Prague, 11 October 2001 (RFE/RL) -- Commentary in the Western press today focuses on the U.S.-led campaign against terrorism and strikes against targets in Afghanistan. Commentators today consider what the campaign will mean for Palestinian leader Yasser Arafat's hold on power, the importance -- and fragility -- of international political alliances, and the pivotal role of the Central Asian nations, among other issues.


In a news analysis, Lee Hockstader of "The Washington Post" considers the precarious situation of Palestinian leader Yasser Arafat. Hockstader says that among many Palestinians, their anger with Israel is only a little greater than their anger with Arafat. Hockstader says that the question is now "whether [Arafat] can face down a resurgent, home-grown Islamic opposition, enforce the latest cease-fire with the Israelis and cast his political lot with the U.S.-led war against terrorism -- as he appears to want to do -- without igniting a wave of street violence that could crush his increasingly fragile control." Arafat's support has been steadily shrinking, while sympathy has soared for his Islamic opposition, the militant groups Hamas and Islamic Jihad. Hockstader says the anti-American demonstrations of 8 October that left two dead when they were violently put down on Arafat's orders have added to the rage. Originally, says Hockstader, few Palestinians felt much sympathy for Osama bin Laden -- the prime suspect in the 11 September attacks on the U.S. -- or his cause. But with his 7 October videotaped address, bin Laden changed that. Hockstader writes: "[In] his taped statement Sunday, [bin] Laden vowed there would be 'no security for America until there is security for Palestine.' With those words, Mr. bin Laden had suddenly aligned himself with the Palestinian cause. Among some Palestinians, the effect was electrifying."

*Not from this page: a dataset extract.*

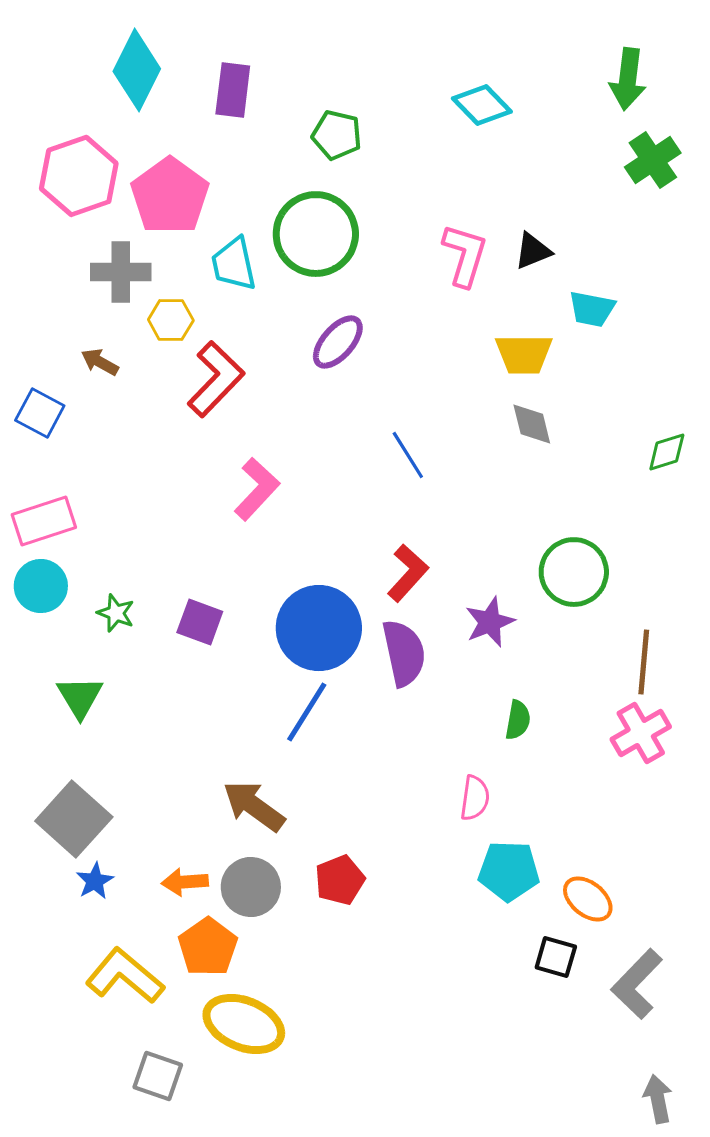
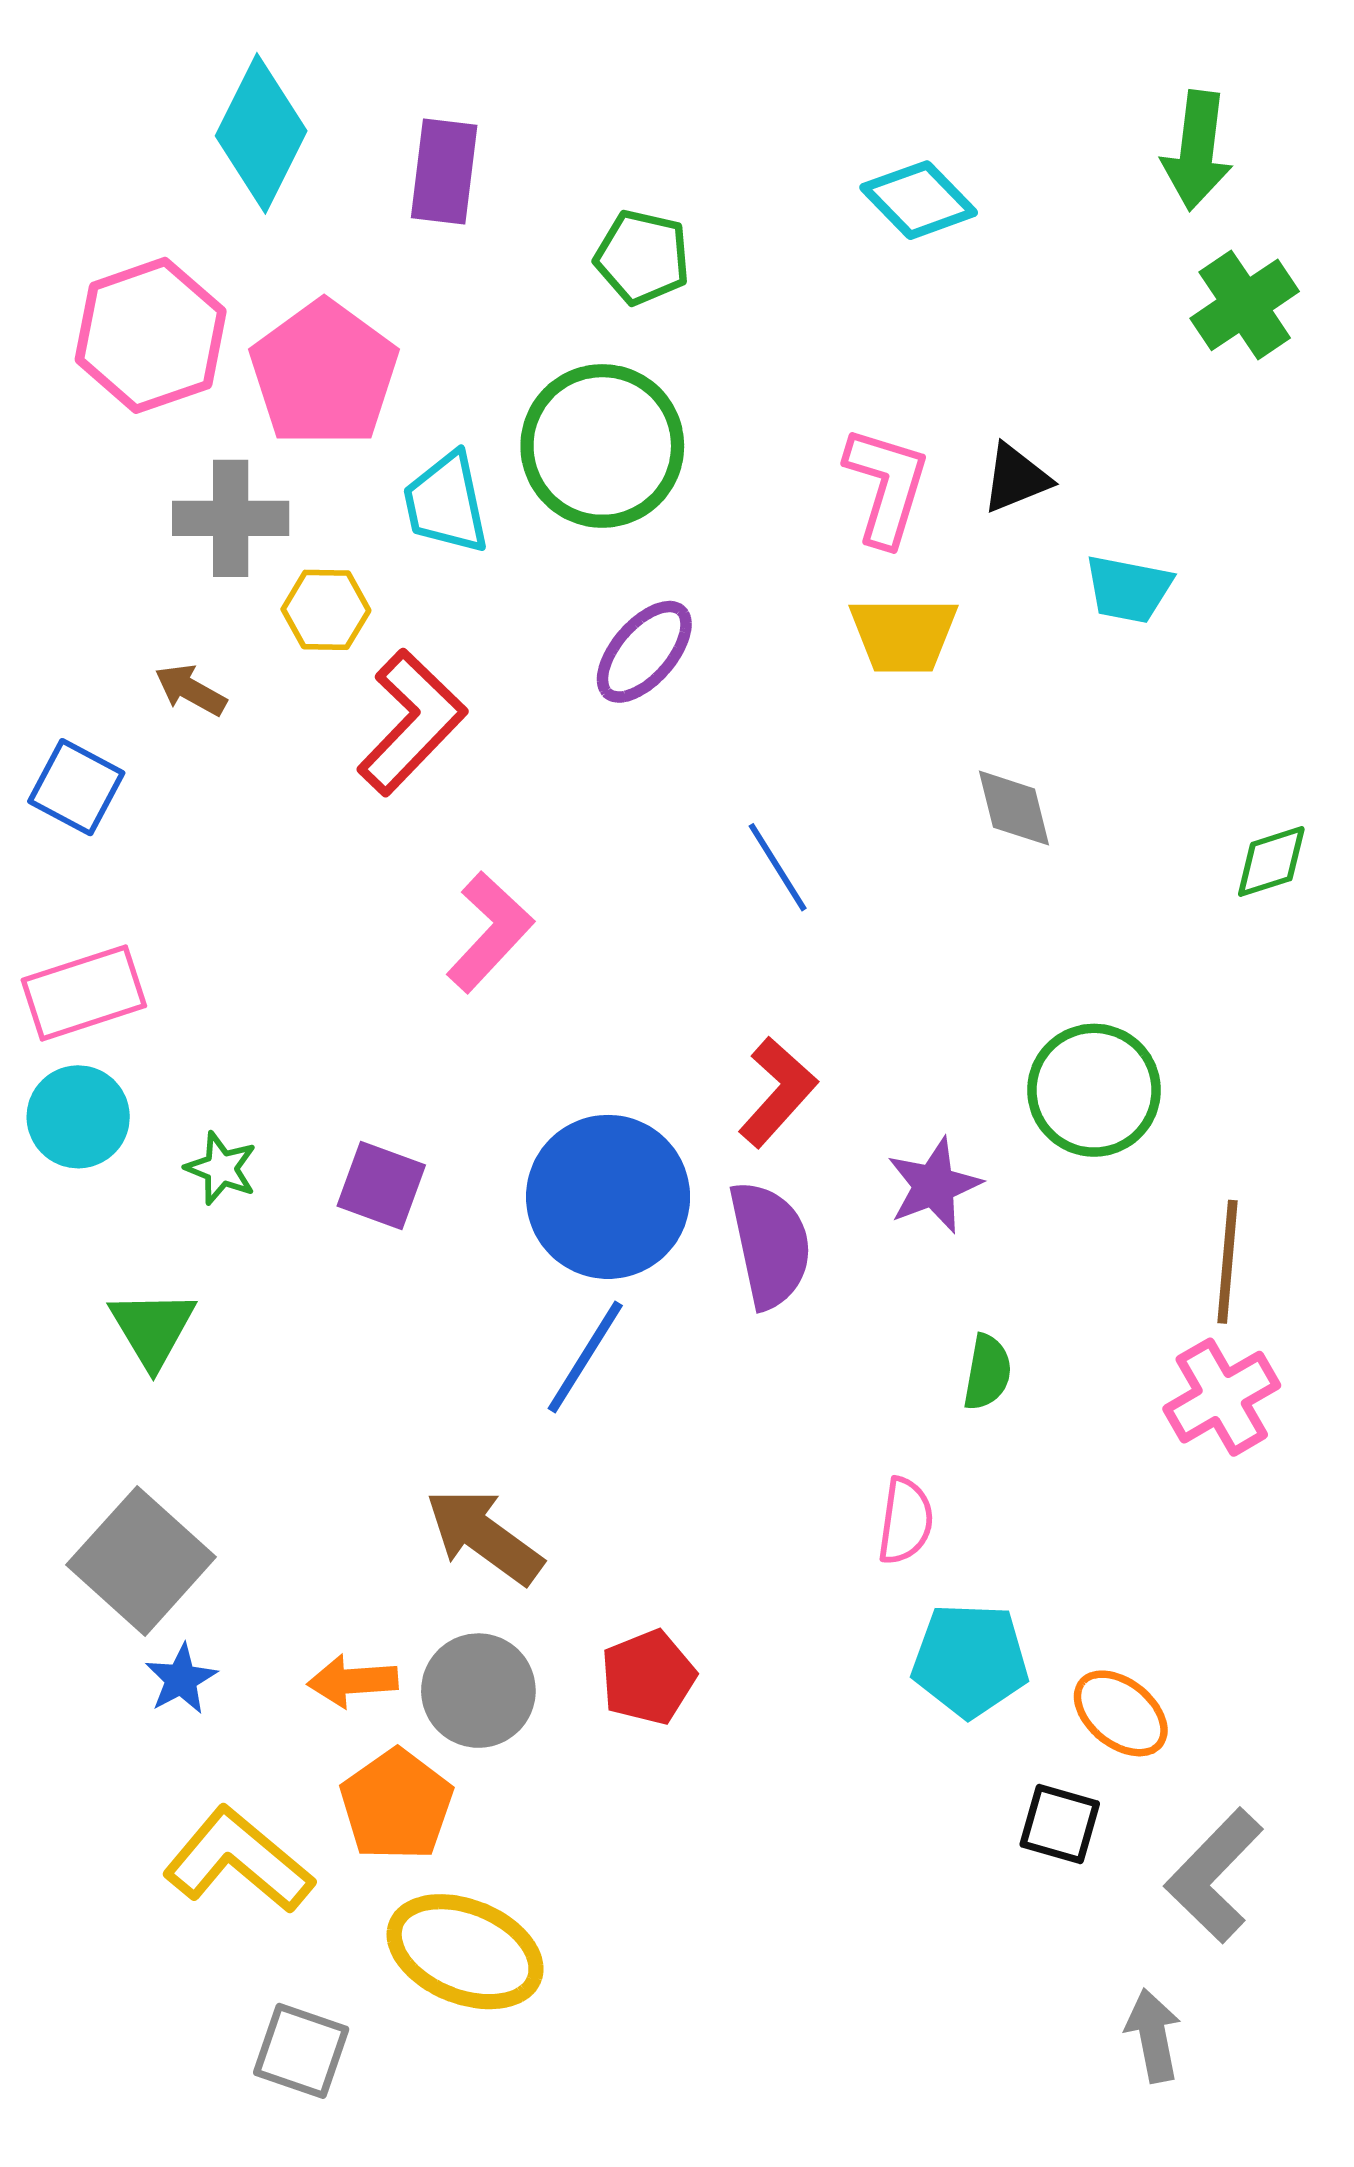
yellow trapezoid: (524, 354) -> (903, 635), moved
gray arrow: (658, 1099) -> (1153, 2036), moved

In a contribution to the "Frankfurter Allgemeine Zeitung," Edward Luttwak of the Washington-based Center for Strategic and International Studies considers the importance of both political alliances and conventional warfare in fighting the Taliban. He says that because the Taliban is so loosely organized, the U.S.-led bombing campaign in Afghanistan cannot be successful by destroying its military system -- because "there is no such thing." The bombing can only succeed by helping the Northern Alliance conquer ground from the Taliban, he says. Now that the opposition Northern Alliance's ethnic Tajiks, Uzbeks, and Hazaras are being funded as part of the antiterror campaign, the military upper hand is starting to shift. But Luttwak adds that the Taliban "cannot be defeated unless its own fellow Pashtuns decide to turn against them." He writes: "That is the reason why Mohammed Zahir Shah, Afghanistan's aged former king, is now being encouraged to [form] a multi-ethnic transitional government. Although there is no way of knowing how much support he could command, it is a reasonable guess that as a Pashtun himself, the former king could rally the Taliban's Pashtun enemies as no Tajik or Uzbek or Shiite Hazara leader could ever hope to do." As always, Luttwak says, "bombs and missiles can only ultimately succeed when the destruction they cause becomes the instrument of a politically effective plan."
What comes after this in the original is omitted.